Dorothy and Robert Mitchum: Our Favorite Memories of Paris
They grabbed a tramp steamer to Genoa, drove through Spain, and took a train to France.
The first thing they did when they hit Paris was get lost, so they headed for the nearest policeman. Between his pidgin English and Dorothy’s pidgin French, they were on their way again.
Shooting on Foreign Intrigue started in a couple of days, so Bob was rarin’ to go tourist-ing: dawn found him ready for the streets of Paris. Dorothy swore her other eye would be open in a matter of minutes and sent him out, to wait in solitary grandeur until there was a waiter awake to start him on his way with une café. Une café—that’s French for coffee that’s strong enough to stand up, sneer at you, and pour itself down your throat if you’re too sleepy to lift the cup.

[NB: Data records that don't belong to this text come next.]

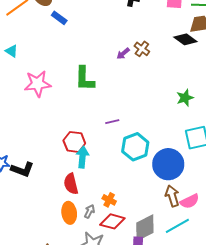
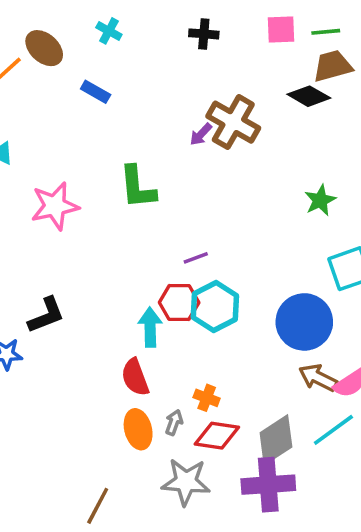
blue rectangle: (59, 18) -> (96, 92), moved
brown cross: (142, 49) -> (233, 122), size x1.8
red hexagon: (74, 142) -> (179, 302), moved
cyan hexagon: (135, 147) -> (215, 307), moved
black L-shape: (22, 169) -> (46, 315), moved, turned -35
brown arrow: (172, 196) -> (318, 378), turned -40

His wife sleep-walked toward him, and they headed towards the Champs Elysees: Dorothy looked at the shop windows while Bob signed a few autographs; Dorothy assured a Parisienne Bob couldn’t have scared her donkey—he hadn’t had that mean look on his face that’s reserved for the cameras; Dorothy bought the things she-had ‘window-shopped’ while Bob waited for a cab at the taxi stand.

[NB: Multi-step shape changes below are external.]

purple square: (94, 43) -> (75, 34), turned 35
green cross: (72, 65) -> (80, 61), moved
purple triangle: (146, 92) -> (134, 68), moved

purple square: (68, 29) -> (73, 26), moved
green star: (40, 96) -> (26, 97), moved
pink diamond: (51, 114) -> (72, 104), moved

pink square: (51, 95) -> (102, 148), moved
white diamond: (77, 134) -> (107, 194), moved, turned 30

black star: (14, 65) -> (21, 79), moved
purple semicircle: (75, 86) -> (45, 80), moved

There was’a night of shooting on the picture that ended just as dawn began to light the sky.
For a while Bob watched the sanitation trucks go by—instead of the taxi he was looking
for. No people, no cars—just sanitation trucks cleaning the streets of Paris for a new day. Bob started walking in the general direction of his hotel—and again got that special feeling and that special whiff and that special aura of quietness that spells Paris to him.
When he passed the Seine, he stopped and caught a fish. Well, he didn’t really catch it, but he worked as hard as the solitary fisherman at being motionless until the quiver at the end of the line told him it was time to bring in—a wiggle no longer than his finger.
And he’ll remember Paris for its fantastic markets, Les Halles, and for the restaurant where he had the specialty of the house—onion soup, and for the centuries of romance that Dorothy and Bob felt as they wandered through the gardens of Paris’ Tuileries.